Lord Heseltine got a lot of things done in government. With over twenty years of experience in ministerial office, he had a major impact on policy areas as diverse as the European Space Agency to the poll tax. He was also instrumental in setting the devolution and regeneration agendas.
Today’s government ministers should pay heed to Heseltine’s insights.
Lord Heseltine’s reflections are among today’s series of in-depth interviews with Harriet Harman, Baroness Warsi and Baroness Stowell, the latest in the Institute for Government’s Ministers Reflect series.
In these interviews, politicians speak about how they worked with the civil service, responded to crises and drove reform. They also reflect on how they handled their key political relationships and what can be done to help ministers be more effective in government.
Lord Heseltine’s success in government can be distilled into four key lessons for ministers: prioritise, get the right information, engage and learn.
Keeping a small and clearly defined set of priorities and pursuing them relentlessly have been amongst the most common pieces of advice from ministers in our archive, and from Heseltine.
Keeping this set of priorities limited and properly targeted is even more important in the context of the demands that Brexit is placing on the Government.
Heseltine learned from his business experience the importance of knowing more about what is going on in a large, complex organisation. It allowed him to “set objectives right through the department” and monitor them closely.
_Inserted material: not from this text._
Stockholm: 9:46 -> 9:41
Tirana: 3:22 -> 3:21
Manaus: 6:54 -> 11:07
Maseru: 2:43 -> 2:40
Heseltine tried to institute a management information system in Whitehall during the Thatcher years to make this easier.
“The private sector will, in the most detailed way, produce an analysis of every aspect of what is going on and it is fully costed. There is nothing like that in the department world. I created such a system.”
Heseltine argues that proper management information and analysis can improve decisions and delivery – and this is supported by Institute for Government research. But even following the improvements that came with Lord Maude’s 2010 strengthening of the Non-Executive Directors (Neds) system in government, management information is still poor in Whitehall compared to other sectors.
For now, building a thorough understanding of what is happening in a department in order to make informed decisions does still require a lot of time and effort on the minister’s part. But it is worth the effort.
New ministers should remember the value of consultation and relationship-building outside of Whitehall. As we have previously highlighted, making room for external challenges, especially from those who will be directly affected by a policy, is crucial in creating effective policies and successfully implementing them, since success will ultimately depend upon their response.
On regeneration and devolution, Heseltine recalled working with house builders, surveyors, private sector developers and Labour councillors to understand the problems and past attempts to fix them. Even more importantly, he made sure tenants were consulted before local authorities proposed plans and could receive central government funds to redevelop housing estates:
“The local authority had to produce a plan showing what the tenants thought of the scheme…It meant that local authorities had to consult their tenants, a curious thing to do in many people’s minds…It was about communities, not just about derelict land.”
This engagement meant there was more support from tenants for the changes and more willingness to work with the authorities, making the regeneration policies more successful in the long run.
Broad and long-term experience in government brings with it big benefits for policies. There can be good reasons for reshuffles but overly short periods in office often cause problems for the delivery of policies, weaken leadership of departments, and can damage government effectiveness overall.
Spending over 10 years as a minister in or shadowing one department, as Heseltine did, is very rare and valuable experience. To his brief, Heseltine brought an understanding of the past and experienced political leadership - two of the most common factors of successful policies.
Heseltine’s first question as a new Secretary of State after a seven-year hiatus from the Department of Environment was: “Where are those plans that I worked on for the South Bank?” By then the development of the South Bank had moved on, but he was able to transform these into a plan for the Docklands Development Corporation. With a better understanding of the challenges involved in regeneration and public-private partnerships, and time to follow the plans through, this time Heseltine was successful. The Corporation kick started the massive regeneration of London’s Docklands.
Lord Heseltine has continued to use his experience outside of ministerial office. He first championed a national industrial strategy in his years as a junior Trade and Industry Minister (between 1972 and 1974). Forty years on, he was still advising the Government, his wealth of experience leading on industrial strategy proving valuable to a new generation of Conservatives, many of whom had no experience of being in government.
These four lessons from Heseltine offer both new and experienced ministers a better shot at getting more done in government: Prioritise, put in the effort to get the right information, engage beyond Whitehall and learn from your own and others’ experience.